Twenty-eight CMH interventions (i1-i5, i8-i10, i12, i14, i15, i17-i19, i21-i24, i26-i30, i33-i37) had components of rehabilitation, which broadly focused on enhancing competencies of people with mental health conditions to cope with day-to-day living; providing linkages to welfare services; in-kind services and support; enhancing access to livelihood opportunities; and creating a more supportive environment by strengthening relationships between people with mental health conditions and their communities (e.g. potential employers). Across all settings, LHWs played a key role in implementing such components.
Rehabilitation components on community platforms to address livelihood-related needs
The need for livelihoods emerged as a significant issue, with 13 interventions (i3, i5, i8, i12, i15, i18, i19, i22, i24, i28, i29, i34, i35) enabling people with mental health conditions to access employment opportunities. This was facilitated in multiple ways. Three interventions (i5, i15, i24) were focused on equipping PwMI with basic vocational skills. One (i12) aimed at training survivors of gender-based violence as DMT practitioners. Three interventions (i5, i22, i28) provided access to employment opportunities through referrals to vocational training courses run by other organizations. Four interventions (i3, i8, i18, i29) supported and guided PwMI by understanding how they would like to be employed and motivating them to join (or re-join) work. Seven interventions (i3, i5, i8, i19, i22, i29, i35) actively networked with potential employers such as NGOs, local vendors, daycare centers and nurseries to address the stigma around hiring people with mental health conditions.
Apart from facilitating access to employment opportunities, other strategies were adopted to help individuals with mental health conditions to supplement their income and gain financial independence. Eleven interventions (i2, i4, i5, i14, i18, i19, i21, i28, i29, i35, i37) enabled access to livelihoods by facilitating linkages to government welfare schemes. This entailed networking with local authorities to create documents such as ration cards, job cards (under schemes such as Mahatma Gandhi National Rural Employment Guarantee Act) and disability certificates, which would entitle recipients to an additional set of welfare schemes. Four interventions (i1, i3, i26, i35) supported the establishment of SHGs, so that people with mental health conditions could access financial resources. Three interventions (i8, i28, i30) also provided materials (such as livestock, seeds and tailoring machines) through which participants could begin to generate their own income. Two interventions (i10, i29) also adopted a more direct, charitable approach by collecting donations of food and clothing from community members.

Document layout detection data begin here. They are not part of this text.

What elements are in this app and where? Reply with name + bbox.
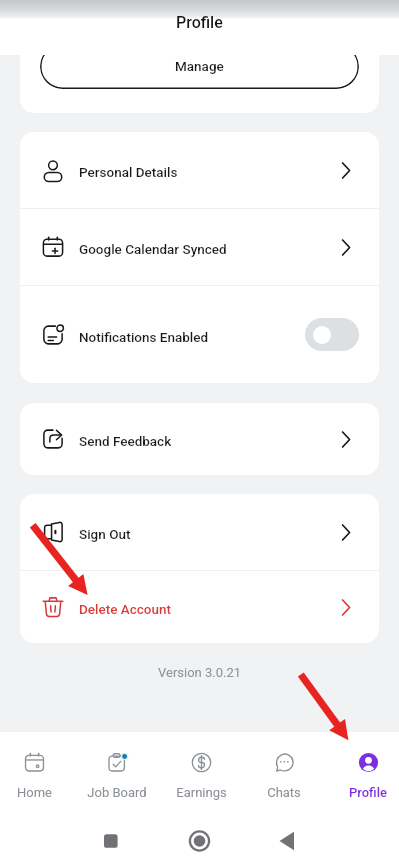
staticText: Google Calendar Synced [79,241,227,257]
staticText: Notifications Enabled [79,329,209,345]
staticText: Version 3.0.21 [158,665,242,680]
staticText: Manage [175,58,224,74]
button[interactable]: Notifications Enabled [20,286,379,383]
button[interactable]: Profile [326,732,399,810]
staticText: Chats [267,785,301,800]
staticText: Profile [176,13,223,32]
staticText: Job Board [87,785,147,800]
button[interactable]: Notifications toggle [305,318,359,351]
button[interactable]: Sign Out [20,494,379,570]
button[interactable]: Chats [242,732,326,810]
staticText: Home [17,785,52,800]
button[interactable]: Personal Details [20,132,379,208]
staticText: Profile [349,785,387,800]
button[interactable]: Home [0,732,76,810]
staticText: Delete Account [79,601,172,617]
staticText: Earnings [176,785,227,800]
button[interactable]: Send Feedback [20,403,379,475]
button[interactable]: Earnings [159,732,243,810]
button[interactable]: Google Calendar Synced [20,209,379,285]
staticText: Send Feedback [79,433,172,449]
button[interactable]: Manage [40,55,359,89]
staticText: Sign Out [79,526,131,542]
staticText: Personal Details [79,164,178,180]
button[interactable]: Delete Account [20,571,379,643]
button[interactable]: Job Board [75,732,159,810]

Rehabilitation components on community platforms to enhance the competencies to navigate daily stressors
Various strategies including individualized support given by LHWs at home (i5) or in residences set up by the intervention (i18), training at daycare centers (i10) and group activities at accessible locations in the community (i17, i30), were used to enhance the competencies of PwMI to navigate daily stressors. Four interventions (i5, i10, i15, i17) used cognitive and behavioral methods, including improving functioning on Activities of Daily Living (ADL), social skills training, recreation, problem-solving skills, and relaxation exercises (i5, i10, i17). One intervention (i30) conducted PLA meetings in which LHWs focused on building skills to address social barriers to mental wellbeing.
Rehabilitation components on community platforms to address shelter and housing needs
To address shelter or housing needs, three interventions provided daycare services (i10, i24, i15) or ran halfway homes (i15) for PwMI. One intervention in Tamil Nadu (i33) provided guidance and practical support in obtaining housing for tsunami survivors. A multi-state intervention (i18) implemented a unique approach to community-based supported living by establishing long-term accommodations outside institutional settings, in which PwMI opted to stay with a group of peers.

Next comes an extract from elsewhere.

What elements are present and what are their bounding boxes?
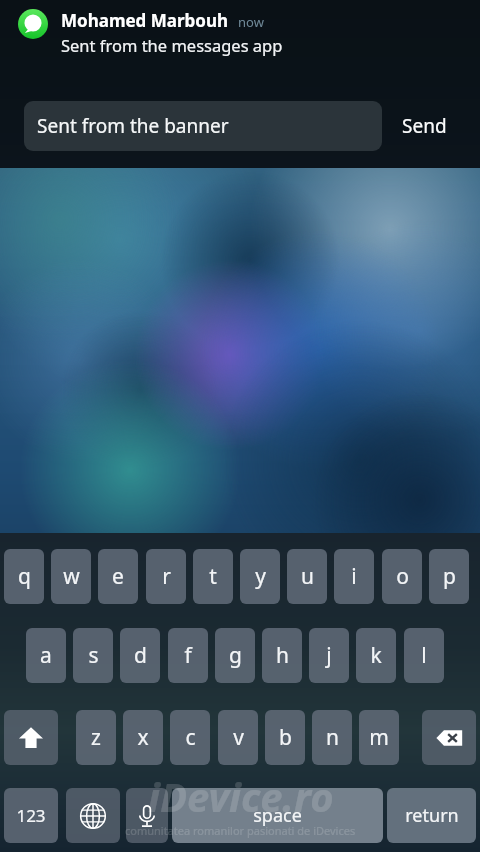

Rehabilitation components on community platforms to promote family and social inclusion
Strengthening social support networks and enhancing social inclusion are key to rehabilitation, with 18 interventions (i1, i3-i5, i9, i17-i19, i21, i26-i30, i34-i37) involving activities addressing these issues. Ten interventions (i3, i5, i9, i17, i18, i19, i26, i27, i28, i30) created peer support networks for PwMI and their families. One intervention (i37) used peer support meetings as an avenue to strengthen the collective voice of people with mental health conditions and caregivers, so that they could advocate for their own rights. Two interventions (i21, i27) enabled people with mental health conditions to navigate crises such as gender-based violence through linkages to legal and community support structures.

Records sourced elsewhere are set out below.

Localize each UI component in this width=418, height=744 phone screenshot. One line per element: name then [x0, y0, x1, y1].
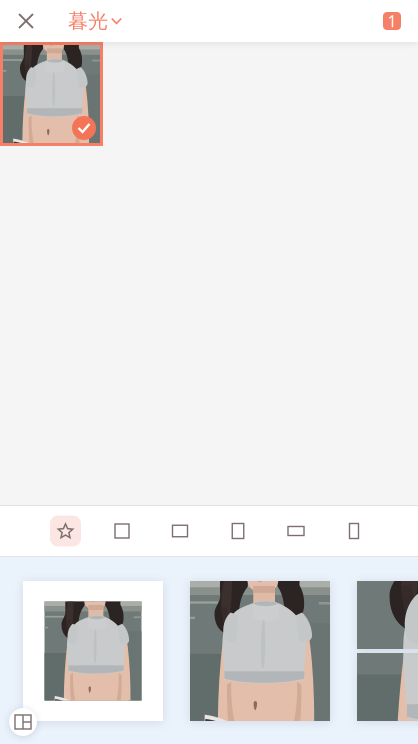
button[interactable]: 1 to 1	[105, 514, 139, 548]
button[interactable]: 1 selected	[383, 0, 418, 42]
button[interactable]: Close	[0, 0, 40, 42]
button[interactable]: 3 to 4	[221, 514, 255, 548]
button[interactable]: Framed template	[23, 581, 163, 721]
staticText: 暮光	[68, 9, 108, 33]
button[interactable]: 9 to 16	[337, 514, 371, 548]
button[interactable]: Selected photo	[0, 42, 103, 146]
button[interactable]: Split template	[357, 581, 418, 721]
button[interactable]: Change layout	[9, 708, 37, 736]
button[interactable]: Freeform	[50, 516, 81, 546]
button[interactable]: Full bleed template	[190, 581, 330, 721]
staticText: 1	[388, 10, 396, 32]
button[interactable]: 4 to 3	[163, 514, 197, 548]
button[interactable]: 暮光	[40, 0, 132, 42]
button[interactable]: 16 to 9	[279, 514, 313, 548]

Apart from such direct support, several interventions also worked with families and communities to promote inclusion. Four interventions (i4, i5, i34, i36) equipped family caregivers with knowledge about supporting PwMI. Two interventions (i1, i30) promoted community inclusion by facilitating the participation of people with mental health conditions in social activities (e.g., SHGs, PLA meetings) involving people from the wider community. Two other interventions mobilized neighbors and local community members to come together as a safe, responsive and caring support system for PwMI who were homeless (i29) or facing crises, such as violence in the family (i36).
Discussion
This narrative review provides a synthesis of 41 CMH interventions implemented in various parts of India. Our work highlights a staged approach to mental health and wellbeing, involving a range of actors providing services on community and health care platforms, for a wide spectrum of mental health conditions, beyond the binaries of presence or absence of disease (Patel et al., 2018).
We showcase diverse intervention approaches spanning from primary prevention, identification and case detection, treatment, and care to rehabilitation (Patel et al., 2018). Twenty out of 41 included interventions adopt all four approaches (Table 2 and Supplementary Appendix 1) in a staged manner to cater to the mental health needs of communities. Our synthesis unearthed that community platforms (primarily in the neighborhood, at the doorstep or at community groups) were utilized to implement all four approaches, whereas health care platforms were primarily used for identification and case detection, and for treatment and care. Our findings underscore the important role played by LHWs in bridging the gap between community and health care platforms, thereby ensuring continuity of care.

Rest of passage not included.